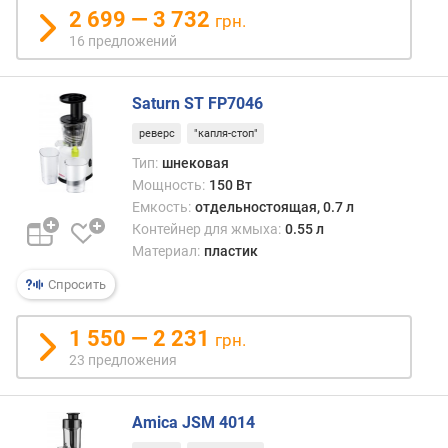
в
2 699 — 3 732
грн.
о
16 предложений
с
к
о
Saturn ST FP7046
р
о
реверс
"капля-стоп"
с
Тип:
шнековая
т
Мощность:
150 Вт
е
Емкость:
отдельностоящая, 0.7 л
й
Контейнер для жмыха:
0.55 л
Материал:
пластик
ш
и
Спросить
р
и
1 550 — 2 231
грн.
н
23 предложения
а
з
а
Amica JSM 4014
г
р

→ Problem requirements
Quote every entry exactly, with the pictures omitted.

→ Written solution
в
2 699 — 3 732
грн.
о
16 предложений
с
к
о
Saturn ST FP7046
р
о
реверс
"капля-стоп"
с
Тип:
шнековая
т
Мощность:
150 Вт
е
Емкость:
отдельностоящая, 0.7 л
й
Контейнер для жмыха:
0.55 л
Материал:
пластик
ш
и
Спросить
р
и
1 550 — 2 231
грн.
н
23 предложения
а
з
а
Amica JSM 4014
г
р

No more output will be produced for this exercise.